Using the data below, return word for word every line from the one holding "création sur scène." down to the one holding "KvK nummer: 67836275". Leave pictures out.

_Exercise materials_
_ _ _ _ _
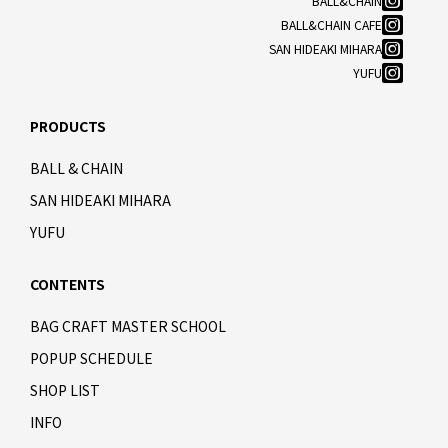
BALL&CHAIN
BALL&CHAIN CAFE
SAN HIDEAKI MIHARA
YUFU
PRODUCTS
BALL & CHAIN
SAN HIDEAKI MIHARA
YUFU
CONTENTS
BAG CRAFT MASTER SCHOOL
POPUP SCHEDULE
SHOP LIST
INFO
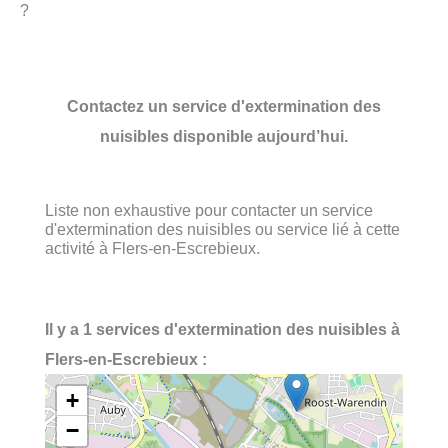
?
Contactez un service d'extermination des
nuisibles disponible aujourd’hui.
Liste non exhaustive pour contacter un service
d'extermination des nuisibles ou service lié à cette
activité à Flers-en-Escrebieux.
Il y a 1 services d'extermination des nuisibles à
Flers-en-Escrebieux :
+
−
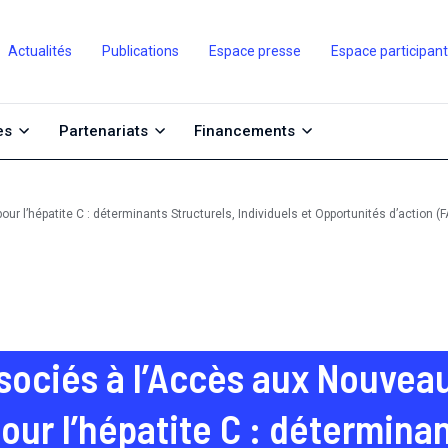
Actualités
Publications
Espace presse
Espace participan
es
Partenariats
Financements
Facteurs associés à l’Accè
sociés à l’Accès aux Nouvea
our l’hépatite C : déterminan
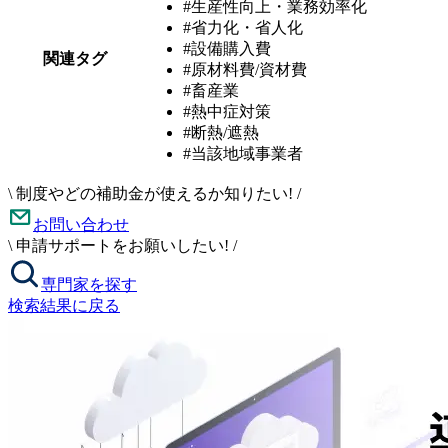
#生産性向上・業務効率化
#省力化・省人化
#設備購入費
関連タグ
#原材料費/資材費
#畜産業
#熱中症対策
#断熱/遮熱
#当該地域事業者
\
制度やどの補助金が使えるか知りたい!
/
お問い合わせ
\
申請サポートをお願いしたい!
/
専門家を探す
検索結果に戻る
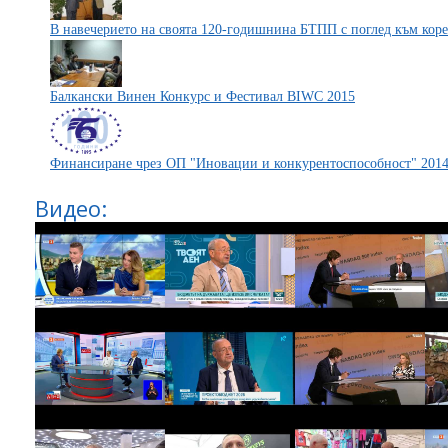
В навечерието на своята 120-годишнина БТПП с поглед към кор
Балкански Винен Конкурс и Фестивал BIWC 2015
Финансиране чрез ОП "Иновации и конкурентоспособност" 2014
Видео:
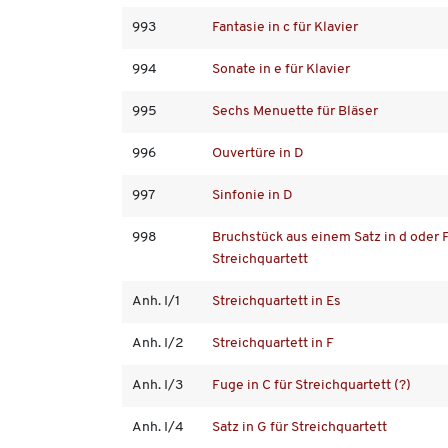
993
Fantasie in c für Klavier
994
Sonate in e für Klavier
995
Sechs Menuette für Bläser
996
Ouvertüre in D
997
Sinfonie in D
998
Bruchstück aus einem Satz in d oder F
Streichquartett
Anh. I/1
Streichquartett in Es
Anh. I/2
Streichquartett in F
Anh. I/3
Fuge in C für Streichquartett (?)
Anh. I/4
Satz in G für Streichquartett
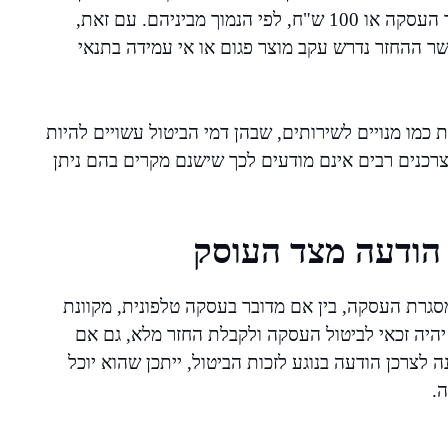
מתיר לבית העסק לגבות דמי ביטול בגובה של 5% ממחיר העסקה או 100 ש"ח, לפי הנמוך מביניהם. עם זאת,
שר ההחזר נדרש עקב מוצר פגום או אי עמידה בתנאי
מו מנויים לשירותים, שבהן דמי הביטול עשויים להיות
רכנים רבים אינם מודעים לכך שישנם מקרים בהם ניתן
 הודעה מצד העוסק
מסגרת העסקה, בין אם מדובר בעסקה טלפונית, מקוונת
 יהיה זכאי לביטול העסקה ולקבלת החזר מלא, גם אם
ה לצרכן הודעה בנוגע לזכות הביטול, ייתכן שהוא יוכל
.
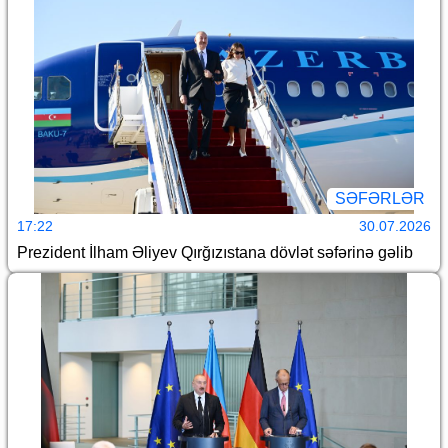
SƏFƏRLƏR
17:22
30.07.2026
Prezident İlham Əliyev Qırğızıstana dövlət səfərinə gəlib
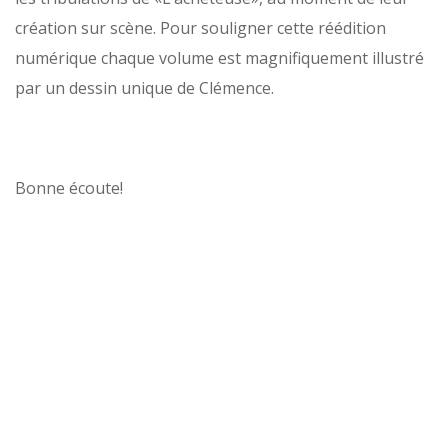
création sur scène. Pour souligner cette réédition
numérique chaque volume est magnifiquement illustré
par un dessin unique de Clémence.
Bonne écoute!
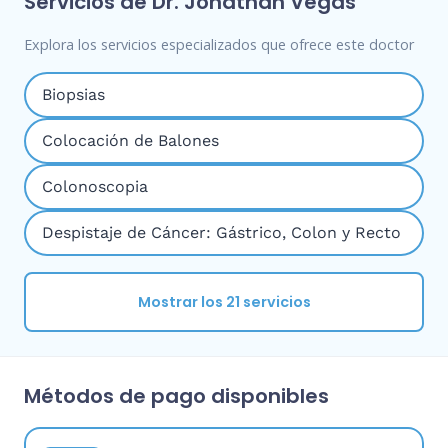
Servicios de Dr. Jonathan Vegas
Explora los servicios especializados que ofrece este doctor
Biopsias
Colocación de Balones
Colonoscopia
Despistaje de Cáncer: Gástrico, Colon y Recto
Mostrar los 21 servicios
Métodos de pago disponibles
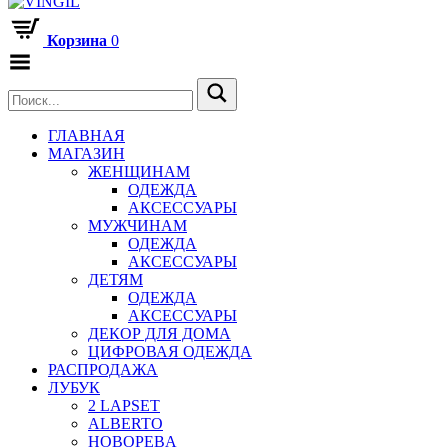
Корзина
0
Переключить
Меню
ГЛАВНАЯ
МАГАЗИН
ЖЕНЩИНАМ
ОДЕЖДА
АКСЕССУАРЫ
МУЖЧИНАМ
ОДЕЖДА
АКСЕССУАРЫ
ДЕТЯМ
ОДЕЖДА
АКСЕССУАРЫ
ДЕКОР ДЛЯ ДОМА
ЦИФРОВАЯ ОДЕЖДА
РАСПРОДАЖА
ЛУБУК
2 LAPSET
ALBERTO
HOBOPEBA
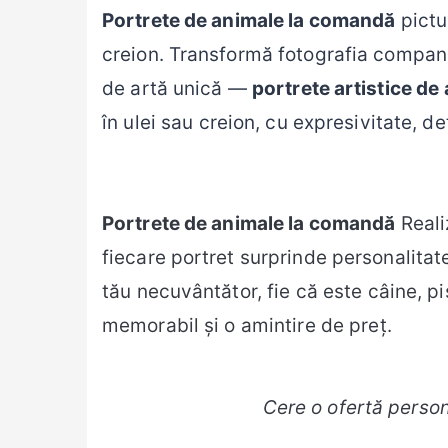
Portrete de animale la comandă
pictur
creion. Transformă fotografia compani
de artă unică —
portrete artistice de
în ulei sau creion, cu expresivitate, deta
Portrete de animale la comandă
Reali
fiecare portret surprinde personalitate
tău necuvântător, fie că este câine, p
memorabil și o amintire de preț.
Cere o ofertă person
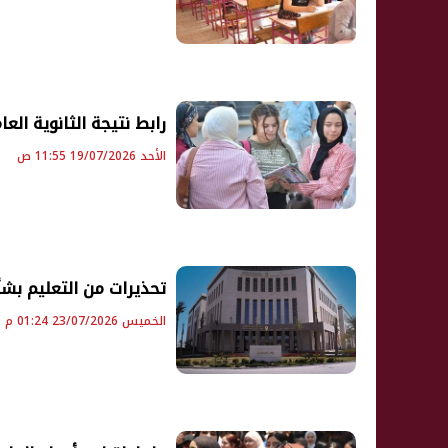
رابط نتيجة الثانوية العامة 2026 على كشكول لجميع ا
الأحد 19/07/2026 11:55 ص
تحذيرات من التعليم بشأن
الخميس 23/07/2026 01:24 م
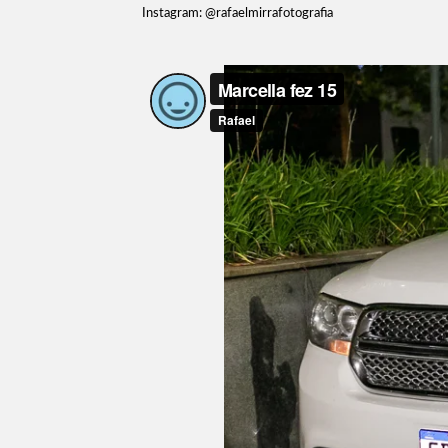
Instagram: @rafaelmirrafotografia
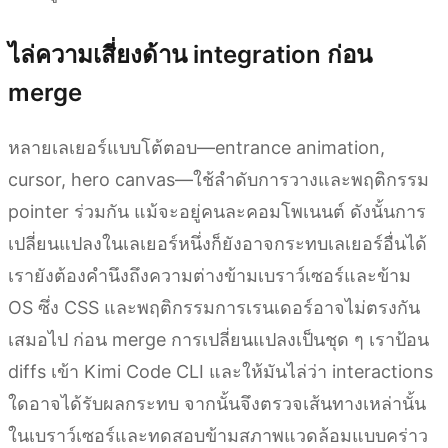
ไล่ความเสี่ยงด้าน integration ก่อน
merge
หลายเลเยอร์แบบโต้ตอบ—entrance animation,
cursor, hero canvas—ใช้ลำดับการวางและพฤติกรรม
pointer ร่วมกัน แม้จะอยู่คนละคอมโพเนนต์ ดังนั้นการ
เปลี่ยนแปลงในเลเยอร์หนึ่งก็ยังอาจกระทบเลเยอร์อื่นได้
เรายังต้องคำนึงถึงความต่างข้ามเบราว์เซอร์และข้าม
OS ซึ่ง CSS และพฤติกรรมการเรนเดอร์อาจไม่ตรงกัน
เสมอไป ก่อน merge การเปลี่ยนแปลงเป็นชุด ๆ เราป้อน
diffs เข้า Kimi Code CLI และให้มันไล่ว่า interactions
ใดอาจได้รับผลกระทบ จากนั้นจึงตรวจเส้นทางเหล่านั้น
ในเบราว์เซอร์และทดสอบข้ามสภาพแวดล้อมแบบคร่าว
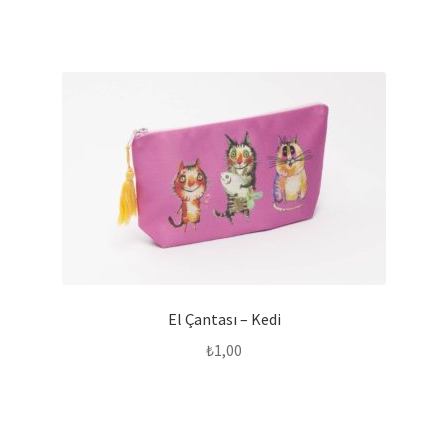
El Çantası – Kedi
₺
1,00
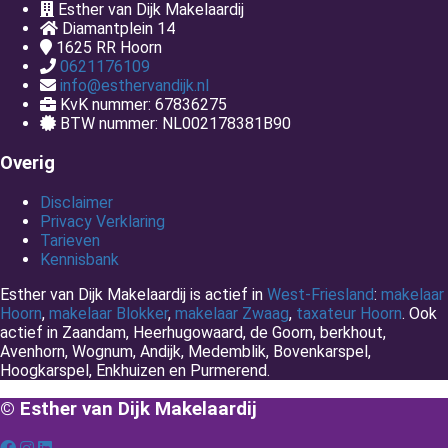
Esther van Dijk Makelaardij
Diamantplein 14
1625 RR
Hoorn
0621176109
info@esthervandijk.nl
KvK nummer: 67836275
BTW nummer: NL002178381B90
Overig
Disclaimer
Privacy Verklaring
Tarieven
Kennisbank
Esther van Dijk Makelaardij is actief in
West-Friesland
:
makelaar
Hoorn
,
makelaar Blokker
,
makelaar Zwaag
,
taxateur Hoorn
. Ook
actief in Zaandam, Heerhugowaard, de Goorn, berkhout,
Avenhorn, Wognum, Andijk, Medemblik, Bovenkarspel,
Hoogkarspel, Enkhuizen en Purmerend.
© Esther van Dijk Makelaardij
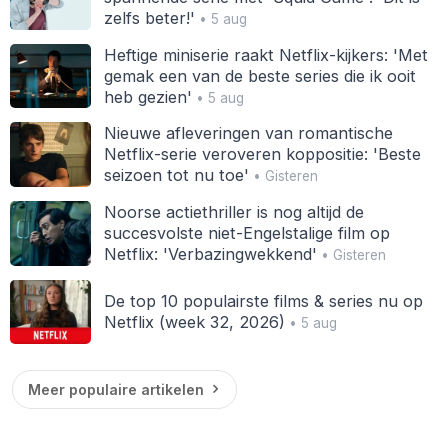
zelfs beter!'
• 5 aug
Heftige miniserie raakt Netflix-kijkers: 'Met
gemak een van de beste series die ik ooit
heb gezien'
• 5 aug
Nieuwe afleveringen van romantische
Netflix-serie veroveren koppositie: 'Beste
seizoen tot nu toe'
• Gisteren
Noorse actiethriller is nog altijd de
succesvolste niet-Engelstalige film op
Netflix: 'Verbazingwekkend'
• Gisteren
De top 10 populairste films & series nu op
Netflix (week 32, 2026)
• 5 aug
Meer populaire artikelen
_ _ _ _ _
_Exercise answer_
création sur scène. Pour souligner cette réédition
numérique chaque volume est magnifiquement illustré
par un dessin unique de Clémence.
Bonne écoute!
Servicios de Dr. Jonathan Vegas
Explora los servicios especializados que ofrece este doctor
Biopsias
Colocación de Balones
Colonoscopia
Despistaje de Cáncer: Gástrico, Colon y Recto
Mostrar los 21 servicios
Métodos de pago disponibles
Корзина
0
Переключить
Меню
ГЛАВНАЯ
МАГАЗИН
ЖЕНЩИНАМ
ОДЕЖДА
АКСЕССУАРЫ
МУЖЧИНАМ
ОДЕЖДА
АКСЕССУАРЫ
ДЕТЯМ
ОДЕЖДА
АКСЕССУАРЫ
ДЕКОР ДЛЯ ДОМА
ЦИФРОВАЯ ОДЕЖДА
РАСПРОДАЖА
ЛУБУК
2 LAPSET
ALBERTO
HOBOPEBA
Portrete de animale la comandă
pictur
creion. Transformă fotografia compani
de artă unică —
portrete artistice de
în ulei sau creion, cu expresivitate, deta
Portrete de animale la comandă
Reali
fiecare portret surprinde personalitate
tău necuvântător, fie că este câine, p
memorabil și o amintire de preț.
Cere o ofertă person
رابط نتيجة الثانوية العامة 2026 على كشكول لجميع ا
الأحد 19/07/2026 11:55 ص
تحذيرات من التعليم بشأن
الخميس 23/07/2026 01:24 م
Instagram: @rafaelmirrafotografia
ไล่ความเสี่ยงด้าน integration ก่อน
merge
หลายเลเยอร์แบบโต้ตอบ—entrance animation,
cursor, hero canvas—ใช้ลำดับการวางและพฤติกรรม
pointer ร่วมกัน แม้จะอยู่คนละคอมโพเนนต์ ดังนั้นการ
เปลี่ยนแปลงในเลเยอร์หนึ่งก็ยังอาจกระทบเลเยอร์อื่นได้
เรายังต้องคำนึงถึงความต่างข้ามเบราว์เซอร์และข้าม
OS ซึ่ง CSS และพฤติกรรมการเรนเดอร์อาจไม่ตรงกัน
เสมอไป ก่อน merge การเปลี่ยนแปลงเป็นชุด ๆ เราป้อน
diffs เข้า Kimi Code CLI และให้มันไล่ว่า interactions
ใดอาจได้รับผลกระทบ จากนั้นจึงตรวจเส้นทางเหล่านั้น
ในเบราว์เซอร์และทดสอบข้ามสภาพแวดล้อมแบบคร่าว
El Çantası – Kedi
₺
1,00
Esther van Dijk Makelaardij
Diamantplein 14
1625 RR
Hoorn
0621176109
info@esthervandijk.nl
KvK nummer: 67836275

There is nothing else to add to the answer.